In July 2025 IGN announced the launch of a new graphic novel company — Cosmic Lighthouse — co-owned by Harris and Paul Cornell. The company's first title — Salvation's Child by Adrian Tchaikovsky — was named "one of the biggest new titles appearing at [San Diego Comic Con]".

==== Work life ====
Harris travels extensively between his home in the UK and Tordotcom Publishing's Head Office on Broadway in New York. He is also a regular at several British and international conventions, including FantasyCon (UK), the World Fantasy Convention, WorldCon and CONvergence (Minneapolis), where he has been a Guest of Honor on two occasions. On February 8, 2019, he was named as the Guest of Honour for the Canadian science fiction convention, Can*Con.

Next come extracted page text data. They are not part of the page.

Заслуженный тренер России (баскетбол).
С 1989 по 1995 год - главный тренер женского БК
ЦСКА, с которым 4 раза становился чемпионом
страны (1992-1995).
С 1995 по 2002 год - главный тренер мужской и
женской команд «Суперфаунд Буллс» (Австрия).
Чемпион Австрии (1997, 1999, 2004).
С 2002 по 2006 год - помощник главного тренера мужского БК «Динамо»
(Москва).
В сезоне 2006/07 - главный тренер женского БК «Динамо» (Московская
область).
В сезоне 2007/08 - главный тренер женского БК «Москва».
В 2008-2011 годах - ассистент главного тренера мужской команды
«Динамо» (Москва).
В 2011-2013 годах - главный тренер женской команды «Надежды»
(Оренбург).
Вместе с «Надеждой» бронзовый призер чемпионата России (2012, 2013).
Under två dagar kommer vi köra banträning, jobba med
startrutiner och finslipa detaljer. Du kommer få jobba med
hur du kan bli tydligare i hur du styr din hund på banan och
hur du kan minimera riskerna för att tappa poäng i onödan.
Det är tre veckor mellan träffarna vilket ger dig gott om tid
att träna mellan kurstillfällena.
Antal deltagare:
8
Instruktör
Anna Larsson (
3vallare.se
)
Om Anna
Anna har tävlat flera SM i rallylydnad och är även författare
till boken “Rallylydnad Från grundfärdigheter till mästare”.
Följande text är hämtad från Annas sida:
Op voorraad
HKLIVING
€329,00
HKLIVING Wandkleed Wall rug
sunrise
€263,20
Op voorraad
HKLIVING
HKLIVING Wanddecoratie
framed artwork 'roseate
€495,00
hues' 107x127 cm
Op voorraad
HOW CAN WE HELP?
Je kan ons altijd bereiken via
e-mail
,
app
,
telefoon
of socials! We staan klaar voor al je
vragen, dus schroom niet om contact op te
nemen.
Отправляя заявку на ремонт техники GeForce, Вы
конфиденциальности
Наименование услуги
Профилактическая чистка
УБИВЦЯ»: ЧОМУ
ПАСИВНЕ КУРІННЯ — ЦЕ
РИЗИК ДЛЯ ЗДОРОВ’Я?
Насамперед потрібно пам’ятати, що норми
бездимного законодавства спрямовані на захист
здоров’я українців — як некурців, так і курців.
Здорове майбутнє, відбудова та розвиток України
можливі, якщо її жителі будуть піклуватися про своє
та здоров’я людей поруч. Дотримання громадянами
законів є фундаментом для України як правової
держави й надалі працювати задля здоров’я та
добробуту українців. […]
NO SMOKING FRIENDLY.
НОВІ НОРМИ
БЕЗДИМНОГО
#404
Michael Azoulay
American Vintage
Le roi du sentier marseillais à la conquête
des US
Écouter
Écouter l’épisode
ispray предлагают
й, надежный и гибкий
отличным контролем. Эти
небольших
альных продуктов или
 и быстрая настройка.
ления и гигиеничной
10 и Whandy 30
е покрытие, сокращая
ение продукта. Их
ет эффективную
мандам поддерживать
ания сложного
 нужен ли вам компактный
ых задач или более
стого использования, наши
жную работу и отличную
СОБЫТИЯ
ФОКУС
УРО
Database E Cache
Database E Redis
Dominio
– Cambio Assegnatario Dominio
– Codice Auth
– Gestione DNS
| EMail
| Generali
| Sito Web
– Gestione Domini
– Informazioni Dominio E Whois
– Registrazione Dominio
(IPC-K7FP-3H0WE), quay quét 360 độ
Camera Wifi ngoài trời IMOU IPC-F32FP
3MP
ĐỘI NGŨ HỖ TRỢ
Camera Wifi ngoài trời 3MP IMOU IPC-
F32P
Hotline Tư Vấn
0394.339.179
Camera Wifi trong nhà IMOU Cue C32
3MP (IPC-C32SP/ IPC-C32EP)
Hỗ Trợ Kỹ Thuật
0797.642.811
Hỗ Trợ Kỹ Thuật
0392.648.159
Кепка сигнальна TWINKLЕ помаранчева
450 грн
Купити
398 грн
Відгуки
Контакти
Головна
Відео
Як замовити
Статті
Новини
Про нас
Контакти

==== Interviews in the media ====
Harris has been interviewed for various literary and genre publications on a number of occasions, including audio interviews with The Creative Writer's Toolbelt and The Archivos Round Table Podcast. Life in Sci-Fi reported on a kaffeeklatsch Harris hosted at the British science fiction convention, EasterCon. Tor.com interviewed him and the author Seanan McGuire about the multi award-winning book Every Heart a Doorway. He was also interviewed by Ron Charles in the Washington Post], talking about the newly formed Tor.com Publishing imprint. In 2025 he was interviewed by Arley Sorg for the science fiction magazine, Clarkesworld.

=== Personal life ===

==== Affiliations ====
He is a former Chair of the British Fantasy Society, and has chaired two FantasyCon conventions for the society - the first in York in 2014, the second in Nottingham in 2015.

== Written works ==
He has co-written several plays and short stories, including one story published in Snowbooks' Beside the Seaside anthology.

He is also the writer and performer of the Monty Wisdom's Words of Wisdom podcast.

=== Plays ===
- Eric- co-written with Scott Harrison, based on the book by Terry Pratchett
- The Antipope - co-written with Scott Harrison, based on the book by Robert Rankin
- Dracula - (contributor). Mostly written by Scott Harrison, based on the book by Bram Stoker.

== Awards ==
Harris has been nominated for a Hugo Award multiple times for his editing. He is the first British editor of science fiction, fantasy or horror ever to have been nominated for these awards.

- In 2014 he was nominated for the Hugo for Best Editor (Long Form).
- In 2018 he was nominated for the Hugo for Best Editor (Short Form).
- In 2019 he was nominated for the Hugo for Best Editor (Short Form) having received the joint highest number of nominations at the nomination stage.
- In 2022 he was nominated for the Hugo for Best Editor (Long Form), but declined the nomination.
- In 2023 he was nominated for the Hugo for Best Editor (Long Form).
- In 2024 he was nominated for the Hugo for Best Editor (Long Form).
- In 2025 he was nominated for the Hugo for Best Editor (Long Form).
- In 2026 he was nominated for both Long and Short form editor awards under Hugo Award for Best Professional Editor.